On Thursday, the President, Abed Rabbo Mansour Hadi, and the prime minister resigned. Mansour Hadi had been the vice president of deposed dictator Ali Abdallah Saleh, who stepped down under street pressure and under the pressure of the Gulf oil states, in January, 2012.
Mansour Hadi was elected via national referendum by 80% of the voters in February 2012. He presided over a parliament dominated by the General People’s Party (of which Saleh remained chief even after he gave up the presidency, and to which Mansour Hadi also belongs). That parliament had been elected in 2003 for a six-year term. But as it was expiring in 2008, an agreement was reached among the political elite to extend it for two years. Then the massive street protests of 2011 led to its further extension. Presidential and parliamentary elections should take place in 2015, though that step may have just become impossible. Since he was elected by a healthy margin fairly recently, Mansour Hadi was probably the major political figure with the most legitimacy.

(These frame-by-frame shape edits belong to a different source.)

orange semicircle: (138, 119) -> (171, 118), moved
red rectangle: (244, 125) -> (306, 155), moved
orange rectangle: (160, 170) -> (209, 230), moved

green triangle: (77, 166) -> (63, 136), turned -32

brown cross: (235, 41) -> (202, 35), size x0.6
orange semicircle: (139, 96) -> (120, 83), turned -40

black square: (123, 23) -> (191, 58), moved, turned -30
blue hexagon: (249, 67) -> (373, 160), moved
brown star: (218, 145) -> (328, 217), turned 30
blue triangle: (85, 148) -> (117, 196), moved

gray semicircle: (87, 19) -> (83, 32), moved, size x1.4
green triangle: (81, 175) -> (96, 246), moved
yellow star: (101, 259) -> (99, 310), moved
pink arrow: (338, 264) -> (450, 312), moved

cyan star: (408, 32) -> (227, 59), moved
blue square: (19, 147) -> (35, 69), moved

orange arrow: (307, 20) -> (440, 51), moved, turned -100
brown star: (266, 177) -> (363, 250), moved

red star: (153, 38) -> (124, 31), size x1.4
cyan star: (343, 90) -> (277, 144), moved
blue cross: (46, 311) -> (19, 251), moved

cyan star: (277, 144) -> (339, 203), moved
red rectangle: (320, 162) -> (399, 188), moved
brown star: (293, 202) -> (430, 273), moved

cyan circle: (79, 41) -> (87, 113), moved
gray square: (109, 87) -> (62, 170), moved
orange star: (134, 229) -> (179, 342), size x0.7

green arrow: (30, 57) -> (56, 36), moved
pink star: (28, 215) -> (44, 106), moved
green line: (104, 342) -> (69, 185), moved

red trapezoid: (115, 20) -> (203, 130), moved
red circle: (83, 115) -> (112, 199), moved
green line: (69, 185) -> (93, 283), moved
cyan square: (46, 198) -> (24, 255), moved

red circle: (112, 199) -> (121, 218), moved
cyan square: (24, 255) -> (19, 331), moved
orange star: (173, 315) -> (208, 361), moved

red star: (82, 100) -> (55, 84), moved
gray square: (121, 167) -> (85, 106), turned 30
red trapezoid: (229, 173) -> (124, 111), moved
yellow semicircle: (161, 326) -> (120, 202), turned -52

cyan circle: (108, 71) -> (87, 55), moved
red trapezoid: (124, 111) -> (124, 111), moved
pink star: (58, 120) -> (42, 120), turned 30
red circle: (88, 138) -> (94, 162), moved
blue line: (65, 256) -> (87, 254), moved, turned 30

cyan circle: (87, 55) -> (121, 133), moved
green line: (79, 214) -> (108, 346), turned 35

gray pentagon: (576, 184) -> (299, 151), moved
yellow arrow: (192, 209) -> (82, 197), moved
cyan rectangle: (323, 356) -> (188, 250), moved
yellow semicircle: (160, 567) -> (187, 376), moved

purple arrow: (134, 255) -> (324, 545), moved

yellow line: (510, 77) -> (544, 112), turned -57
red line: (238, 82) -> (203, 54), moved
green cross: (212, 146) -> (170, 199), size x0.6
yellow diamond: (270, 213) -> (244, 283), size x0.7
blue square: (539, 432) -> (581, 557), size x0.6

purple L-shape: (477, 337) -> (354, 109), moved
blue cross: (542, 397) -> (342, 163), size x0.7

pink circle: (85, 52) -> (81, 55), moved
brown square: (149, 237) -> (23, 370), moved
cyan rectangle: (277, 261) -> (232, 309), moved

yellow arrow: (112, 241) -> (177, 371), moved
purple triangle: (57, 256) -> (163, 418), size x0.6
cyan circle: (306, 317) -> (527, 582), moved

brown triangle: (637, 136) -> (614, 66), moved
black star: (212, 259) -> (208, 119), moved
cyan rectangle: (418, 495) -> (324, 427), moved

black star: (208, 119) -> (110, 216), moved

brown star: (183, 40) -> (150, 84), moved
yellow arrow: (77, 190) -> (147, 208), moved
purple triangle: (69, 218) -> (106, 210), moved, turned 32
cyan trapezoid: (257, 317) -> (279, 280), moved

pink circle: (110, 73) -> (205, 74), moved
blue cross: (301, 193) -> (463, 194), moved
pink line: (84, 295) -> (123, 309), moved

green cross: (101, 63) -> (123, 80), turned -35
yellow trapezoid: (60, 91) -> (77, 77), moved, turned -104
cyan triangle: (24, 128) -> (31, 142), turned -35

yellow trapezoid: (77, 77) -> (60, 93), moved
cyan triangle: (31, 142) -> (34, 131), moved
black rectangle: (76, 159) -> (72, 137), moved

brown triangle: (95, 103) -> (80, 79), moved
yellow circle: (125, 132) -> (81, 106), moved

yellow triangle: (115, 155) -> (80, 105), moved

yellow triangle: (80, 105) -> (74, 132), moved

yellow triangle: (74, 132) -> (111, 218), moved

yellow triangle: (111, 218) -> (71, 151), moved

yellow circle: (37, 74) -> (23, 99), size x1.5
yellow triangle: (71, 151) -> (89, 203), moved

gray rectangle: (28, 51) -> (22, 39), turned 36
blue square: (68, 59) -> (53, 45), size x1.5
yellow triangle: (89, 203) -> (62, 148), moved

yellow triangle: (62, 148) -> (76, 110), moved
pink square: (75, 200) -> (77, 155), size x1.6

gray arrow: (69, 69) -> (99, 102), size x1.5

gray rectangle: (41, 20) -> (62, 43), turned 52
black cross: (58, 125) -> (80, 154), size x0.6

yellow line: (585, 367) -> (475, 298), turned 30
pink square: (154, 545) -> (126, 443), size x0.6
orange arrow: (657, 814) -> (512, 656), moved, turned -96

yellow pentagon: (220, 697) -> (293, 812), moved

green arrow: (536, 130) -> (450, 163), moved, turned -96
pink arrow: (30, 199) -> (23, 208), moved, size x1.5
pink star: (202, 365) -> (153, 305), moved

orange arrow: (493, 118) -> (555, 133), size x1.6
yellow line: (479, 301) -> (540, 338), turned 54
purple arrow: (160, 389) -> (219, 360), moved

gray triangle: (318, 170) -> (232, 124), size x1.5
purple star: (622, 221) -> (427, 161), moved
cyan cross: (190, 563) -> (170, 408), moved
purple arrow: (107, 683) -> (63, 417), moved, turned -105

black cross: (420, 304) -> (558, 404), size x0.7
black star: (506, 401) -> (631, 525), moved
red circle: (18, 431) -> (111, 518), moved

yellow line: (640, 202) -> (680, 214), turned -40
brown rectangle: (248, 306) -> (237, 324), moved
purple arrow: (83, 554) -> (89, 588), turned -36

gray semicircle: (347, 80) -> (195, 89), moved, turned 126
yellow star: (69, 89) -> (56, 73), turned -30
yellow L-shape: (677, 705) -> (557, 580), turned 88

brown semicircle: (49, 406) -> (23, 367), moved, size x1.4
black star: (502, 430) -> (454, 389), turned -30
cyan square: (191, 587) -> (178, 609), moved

The constitution provides for Yahya Ali al-Ra’y, the speaker of parliament, to become president (there has been no vice president since 2012). But since his body was last elected in 2003 for a 6-year term, it and he have questionable legitimacy.
The Zaidi Shiite tribal confederation, the Houthis, swept into the capital in September, facing little opposition from the national military– even though the two had clashed since 2004. This week, the Houthis demanded the prerogative of appointing their own minders to each of the major political posts, including the cabinet members who oversee the ministries and make a good deal of public policy.
Mansour Hadi and his prime minister refused to be minded in this way, and they resigned.
In so doing, they cleverly deprived the Houthis of any real legitimacy. The latter are after all just tribesmen.
Zaidis are about one third of the Yemeni population and they predominate in the north. South Yemen, which has separatist tendencies, is solidly Sunni and many groups there reject the idea of Shiite Zaidi dominance. Southern separatism has grown in strength since the September 2014 Houthi take-over of the capital.